A distinguished young woman on a flight from Ireland asked the Priest
beside her, "Father, may I ask a favour?"

"Of course my child. What may I do for you?"

"Well, I bought an expensive woman's electronic hair dryer for my
mother's birthday that is unopened and well over the Customs limits,
and
I'm afraid they'll confiscate it. Is there any way you could carry it
through Customs for me? Under your robes perhaps?"

The priest answered: "I would love to help you, dear, but I must warn
you: I will not lie."

"With your honest face, Father, no one will question you"
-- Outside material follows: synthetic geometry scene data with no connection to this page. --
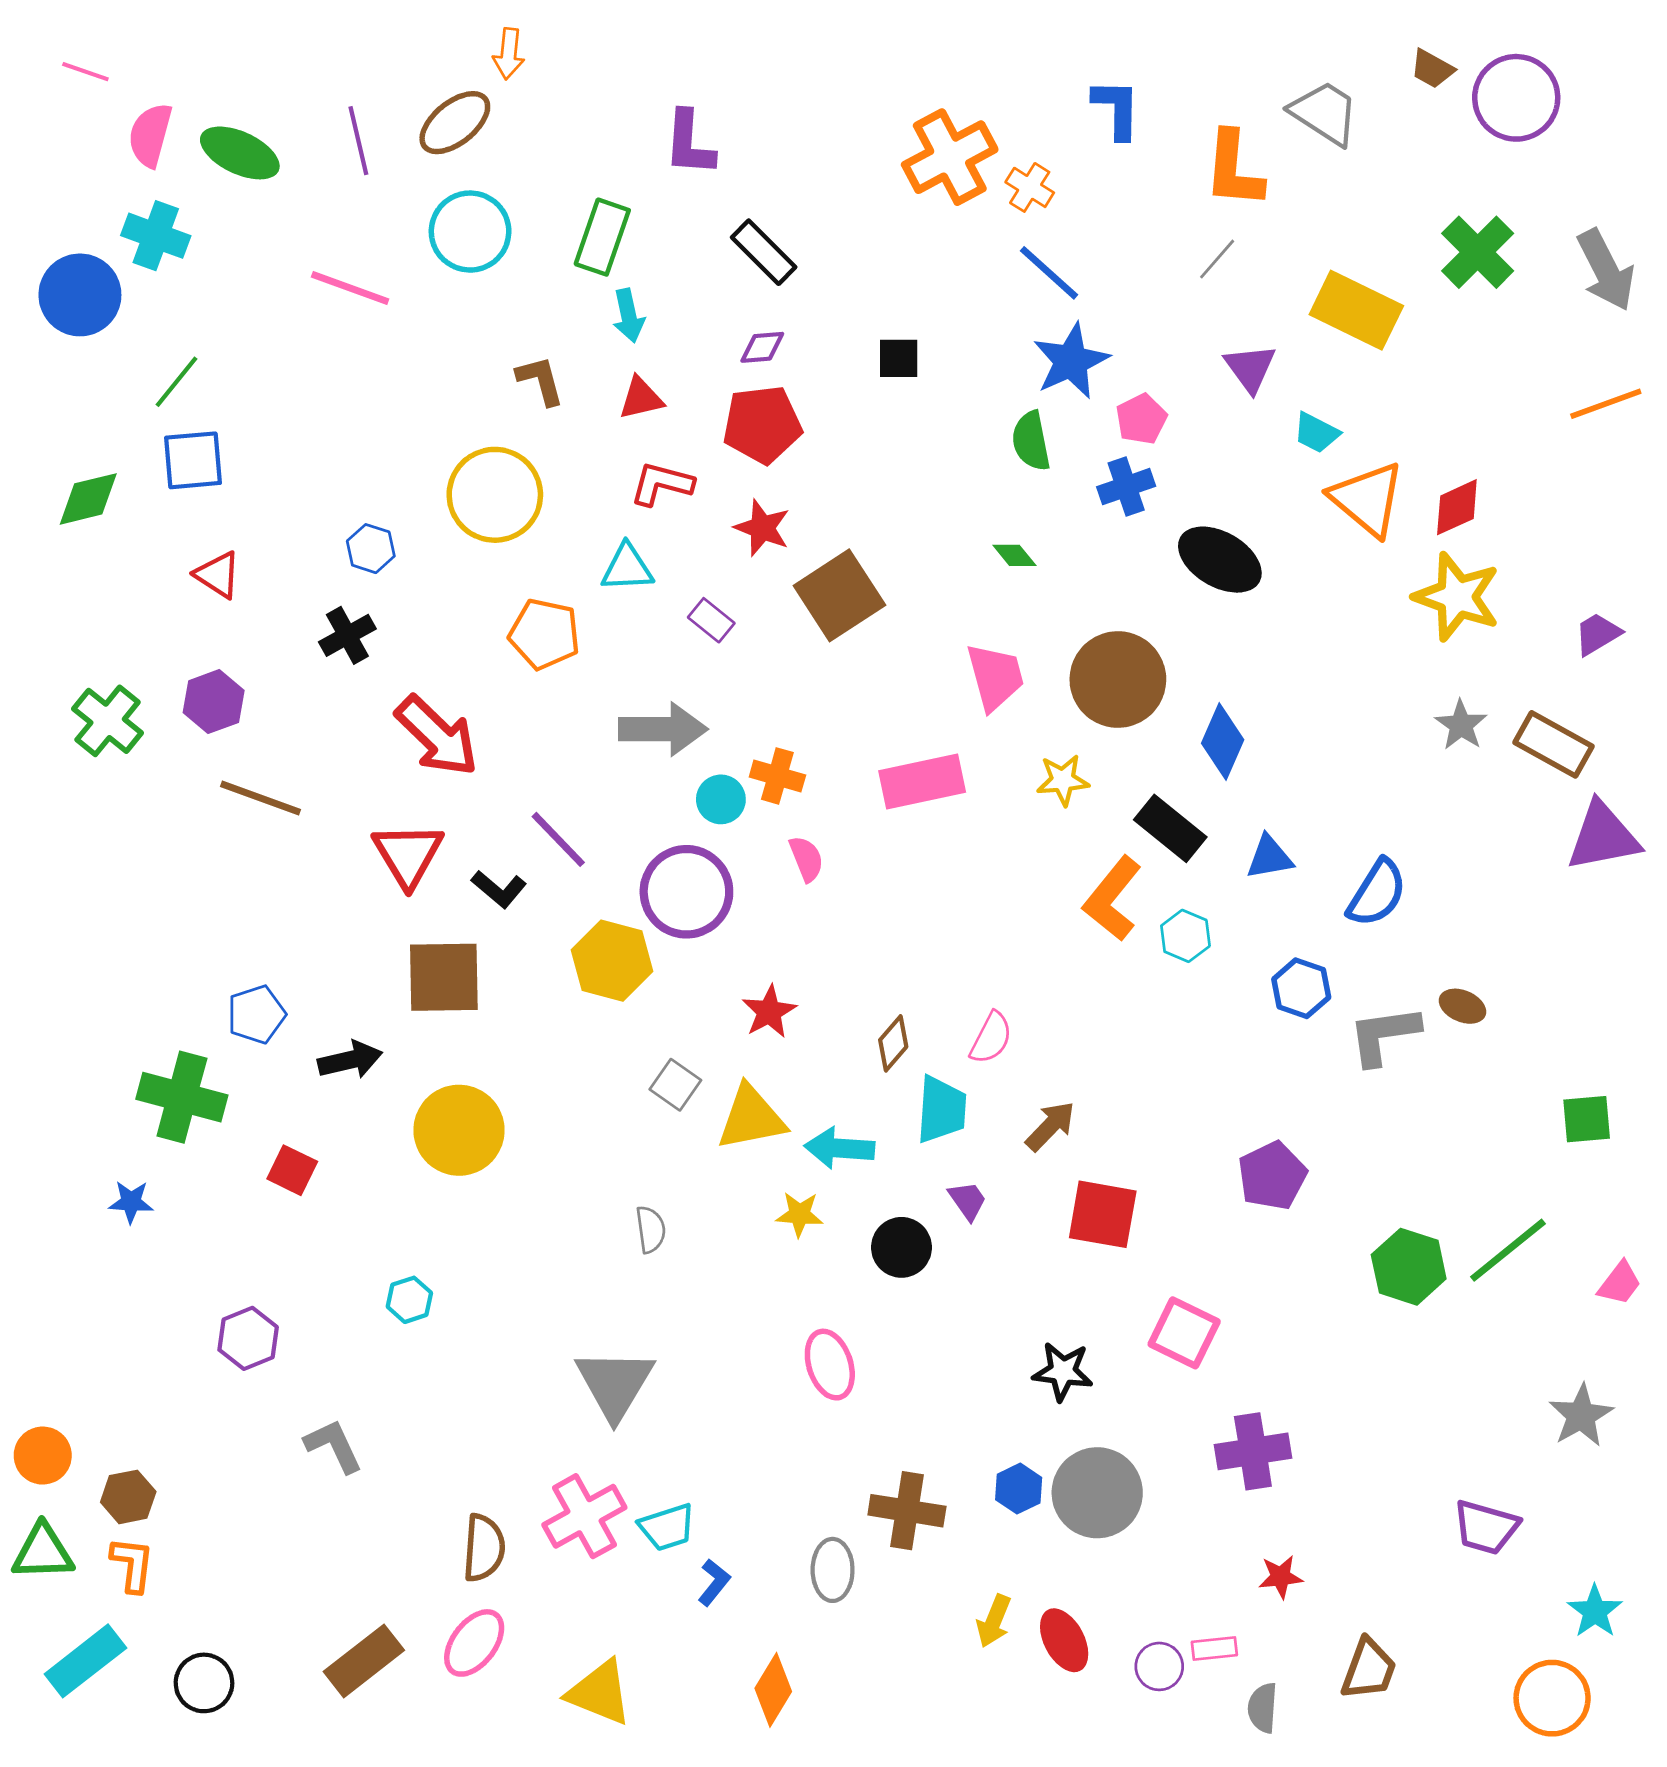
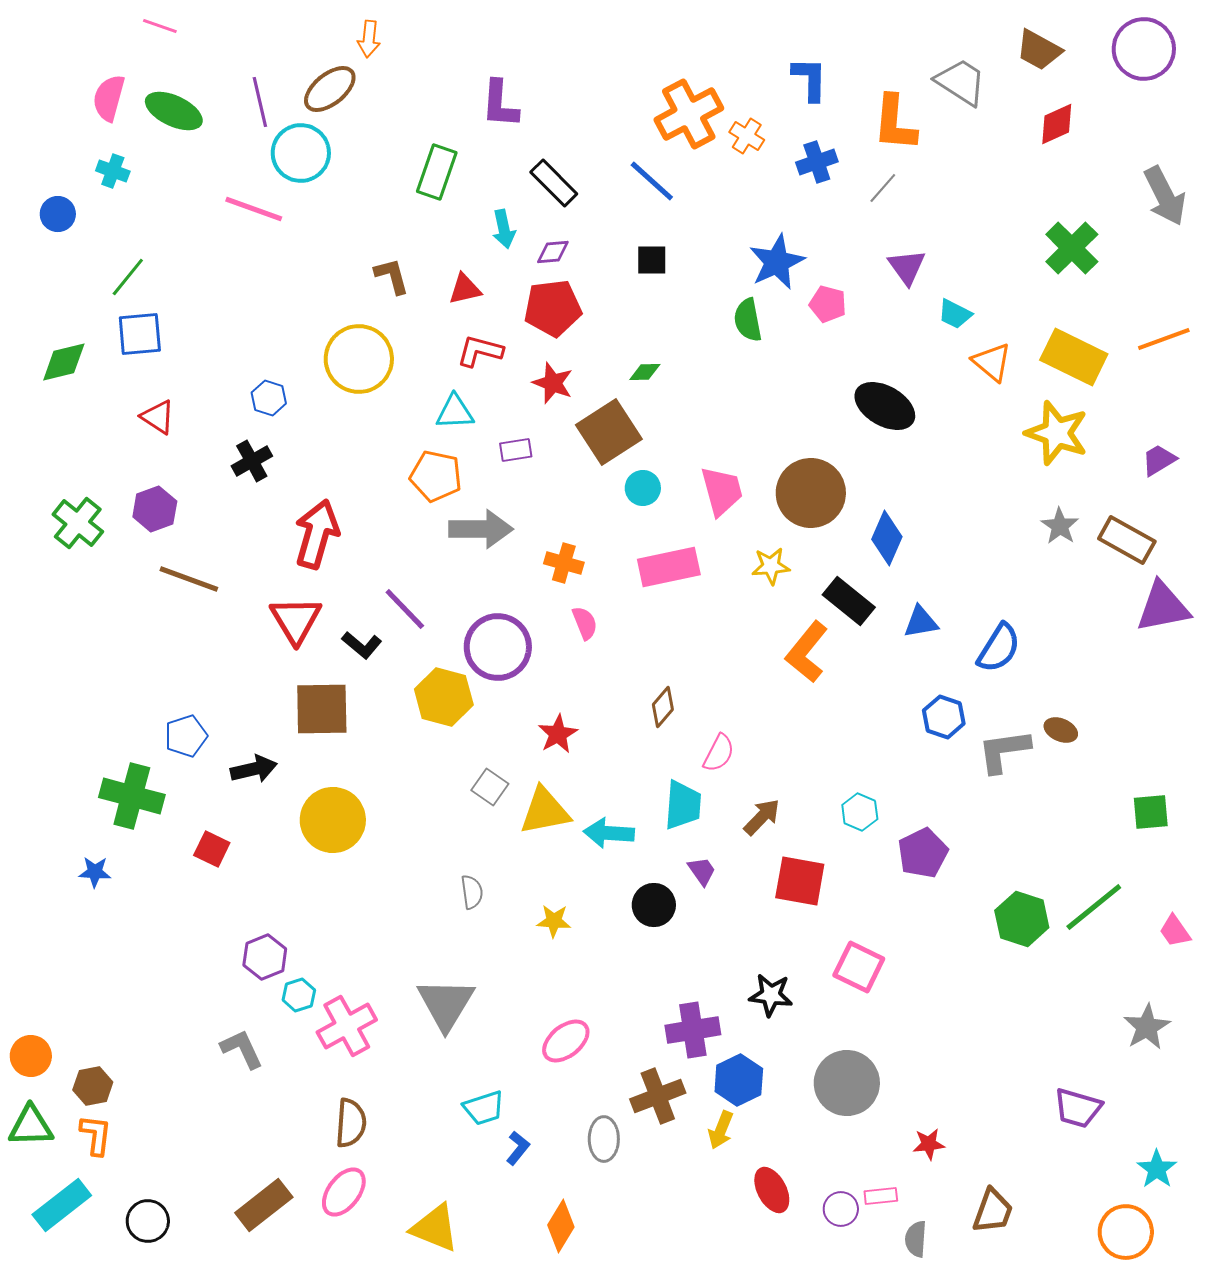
brown trapezoid: (1432, 69) -> (1039, 50), size x1.4
pink line: (85, 72) -> (160, 26), moved
purple circle: (1516, 98) -> (1144, 49), moved
cyan circle: (470, 232) -> (301, 153), moved
cyan cross: (156, 236) -> (113, 171), size x0.7
green cross: (1478, 252) -> (1072, 248), moved
blue line: (1049, 273) -> (652, 181), moved
blue circle: (80, 295) -> (58, 214), size x0.6
yellow rectangle: (1356, 310) -> (1074, 357), moved
cyan arrow: (629, 316) -> (504, 229), moved
orange line: (1606, 404) -> (1164, 339), moved
pink pentagon: (1141, 419) -> (828, 304), turned -30
blue cross: (1126, 487) -> (817, 162), moved
orange triangle: (1367, 499) -> (992, 362), size x0.7
red diamond: (1457, 507) -> (1057, 124), moved
green diamond: (1014, 555) -> (645, 372), moved, turned -52
purple rectangle: (711, 620) -> (516, 450), turned -48
orange pentagon: (544, 634) -> (436, 476), moved
red arrow: (437, 736) -> (317, 534), turned -118
cyan circle: (721, 799) -> (643, 488), moved
cyan hexagon: (1185, 936) -> (860, 812), moved
brown diamond: (893, 1043) -> (663, 707), moved
yellow star: (799, 1214) -> (554, 921), moved
pink trapezoid: (1620, 1283) -> (1175, 931), turned 108
cyan hexagon: (409, 1300) -> (299, 995), moved
purple hexagon: (248, 1338) -> (265, 957), moved
pink ellipse: (830, 1365) -> (566, 1041), moved, turned 69
purple cross: (1253, 1451) -> (693, 1030), moved
blue hexagon: (1019, 1489) -> (739, 1080), size x1.4
gray circle: (1097, 1493) -> (847, 1083), moved
brown cross: (907, 1511) -> (658, 1096), turned -30
pink cross: (584, 1516) -> (347, 1026), moved
yellow arrow: (994, 1621) -> (721, 1130), moved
When they got to Customs, she let the priest go ahead of her. The
official asked, "Father, do you have anything to declare?"
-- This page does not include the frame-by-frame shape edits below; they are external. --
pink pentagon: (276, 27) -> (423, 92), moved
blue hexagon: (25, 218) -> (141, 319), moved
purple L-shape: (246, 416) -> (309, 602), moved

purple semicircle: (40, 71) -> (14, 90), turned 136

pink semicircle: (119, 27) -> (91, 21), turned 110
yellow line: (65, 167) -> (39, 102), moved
"From the top of my head down to my waist, I have nothing to declare."

The official thought this answer strange, so asked, "And what do you
have to declare from your waist to the floor?"

"I have a marvellous instrument designed to be used on a woman, but
which
is, to date, unused."

Roaring with laughter, the official said, "Go ahead, Father. Next!"


----------



## gail1 (Jul 13, 2010)

thanks for making me smile i needed that


----------



## Caroline (Jul 13, 2010)

When I need a laugh, I come tot he jokes, although there are some very good cheer threads other places too.


----------



## Monica (Jul 14, 2010)

Hahahahaha :d


----------